Campbell notes that there is also a technical side to consider.
“There were people in the labs, looking at the antibodies and making sure that I was a perfect match,” she said. “Engineers in the facility had to ensure the quality of the air was good. Also, if the power were to go out, that the machines would be able to get me through.”
She adds that with the first transplant, the size of the lungs was too big for her chest. These were then able to be shared between herself and another patient.
“There were all of these different people that were involved in the process, influencing one individual,” she said.
As a Patient Leader, Hélène focuses on TOUCH – Teamwork, Outcomes, Uniqueness, Clarity and Humility.
“This will impact change and make a difference for meaningful, purposeful and effective partnerships with patients,” Campbell says.

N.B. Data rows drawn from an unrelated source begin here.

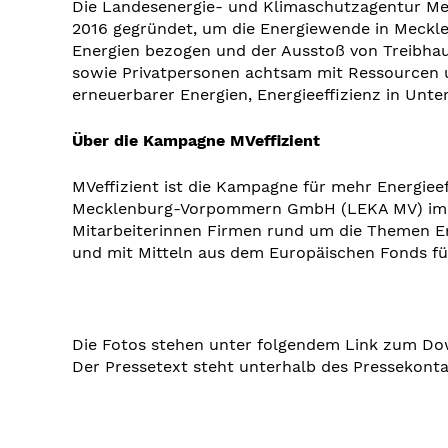
Die Landesenergie- und Klimaschutzagentur M
2016 gegründet, um die Energiewende in Meckl
Energien bezogen und der Ausstoß von Treibhau
sowie Privatpersonen achtsam mit Ressourcen 
erneuerbarer Energien, Energieeffizienz in U
Über die Kampagne MVeffizient
MVeffizient ist die Kampagne für mehr Energie
Mecklenburg-Vorpommern GmbH (LEKA MV) im Auf
Mitarbeiterinnen Firmen rund um die Themen E
und mit Mitteln aus dem Europäischen Fonds für
Die Fotos stehen unter folgendem Link zum Do
Der Pressetext steht unterhalb des Pressekon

She adds that the voices of individuals who have valuable lived experience are a key component in offering quality health services.
“Inclusivity and collaboration are not only effective in shaping the way services are delivered, it is also changing the way services are accepted,” she says.
Looking back on her experience, Campbell notes that though it was challenging, it’s the best education that she could’ve received.
“It’s so important for me to be able to use this experience,” Campbell says. “To be able to take a broken situation and make it beautiful, which is what organ and tissue donation is in itself.”